→ **RECORDS TO USE**
▼

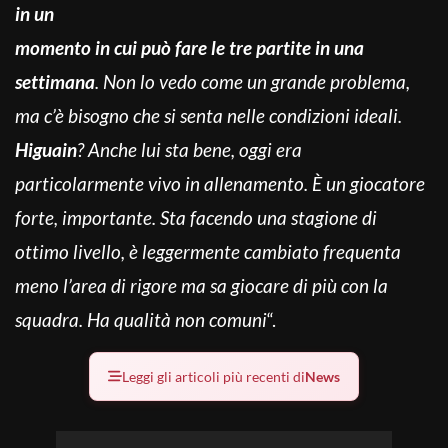
in un
momento in cui può fare le tre partite in una
settimana
. Non lo vedo come un grande problema,
ma c’è bisogno che si senta nelle condizioni ideali.
Higuain
? Anche lui sta bene, oggi era
particolarmente vivo in allenamento. È un giocatore
forte, importante. Sta facendo una stagione di
ottimo livello, è leggermente cambiato frequenta
meno l’area di rigore ma sa giocare di più con la
squadra. Ha qualità non comuni
“.
Leggi gli articoli più recenti di
News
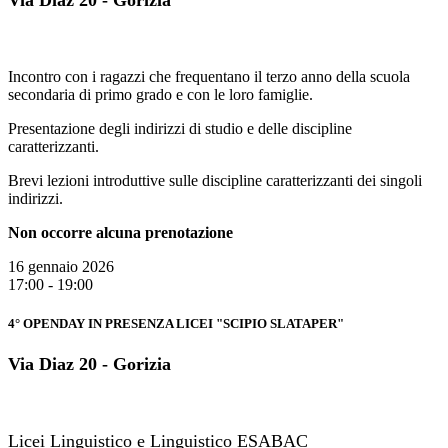
Via Diaz 20 - Gorizia
Incontro con i ragazzi che frequentano il terzo anno della scuola
secondaria di primo grado e con le loro famiglie.
Presentazione degli indirizzi di studio e delle discipline
caratterizzanti.
Brevi lezioni introduttive sulle discipline caratterizzanti dei singoli
indirizzi.
Non occorre alcuna prenotazione
16 gennaio 2026
17:00 - 19:00
4° OPENDAY IN PRESENZA LICEI "SCIPIO SLATAPER"
Via Diaz 20 - Gorizia
Licei Linguistico e Linguistico ESABAC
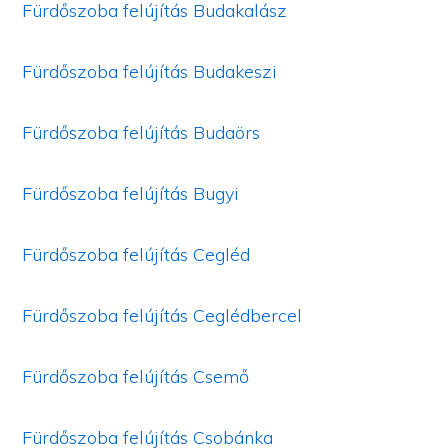
Fürdőszoba felújítás Budakalász
Fürdőszoba felújítás Budakeszi
Fürdőszoba felújítás Budaörs
Fürdőszoba felújítás Bugyi
Fürdőszoba felújítás Cegléd
Fürdőszoba felújítás Ceglédbercel
Fürdőszoba felújítás Csemő
Fürdőszoba felújítás Csobánka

▲

→ **ACTIVITY**
Each entry is to be returned as it stands, and each picture is to be left out.

→ **EXPECTED ANSWER**
in un
momento in cui può fare le tre partite in una
settimana
. Non lo vedo come un grande problema,
ma c’è bisogno che si senta nelle condizioni ideali.
Higuain
? Anche lui sta bene, oggi era
particolarmente vivo in allenamento. È un giocatore
forte, importante. Sta facendo una stagione di
ottimo livello, è leggermente cambiato frequenta
meno l’area di rigore ma sa giocare di più con la
squadra. Ha qualità non comuni
“.
Leggi gli articoli più recenti di
News
Via Diaz 20 - Gorizia
Incontro con i ragazzi che frequentano il terzo anno della scuola
secondaria di primo grado e con le loro famiglie.
Presentazione degli indirizzi di studio e delle discipline
caratterizzanti.
Brevi lezioni introduttive sulle discipline caratterizzanti dei singoli
indirizzi.
Non occorre alcuna prenotazione
16 gennaio 2026
17:00 - 19:00
4° OPENDAY IN PRESENZA LICEI "SCIPIO SLATAPER"
Via Diaz 20 - Gorizia
Licei Linguistico e Linguistico ESABAC
Fürdőszoba felújítás Budakalász
Fürdőszoba felújítás Budakeszi
Fürdőszoba felújítás Budaörs
Fürdőszoba felújítás Bugyi
Fürdőszoba felújítás Cegléd
Fürdőszoba felújítás Ceglédbercel
Fürdőszoba felújítás Csemő
Fürdőszoba felújítás Csobánka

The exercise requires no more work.